DATA SHOWN:
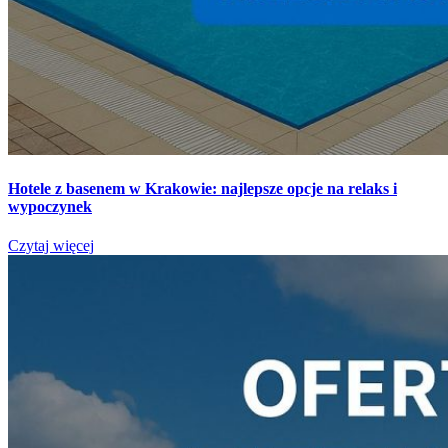
Hotele z basenem w Krakowie: najlepsze opcje na relaks i
wypoczynek
Czytaj więcej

WHAT YOU ARE ASKED TO DO: The listing is to be repeated word for word, with all pictures omitted.

TASK RESULT:
Hotele z basenem w Krakowie: najlepsze opcje na relaks i
wypoczynek
Czytaj więcej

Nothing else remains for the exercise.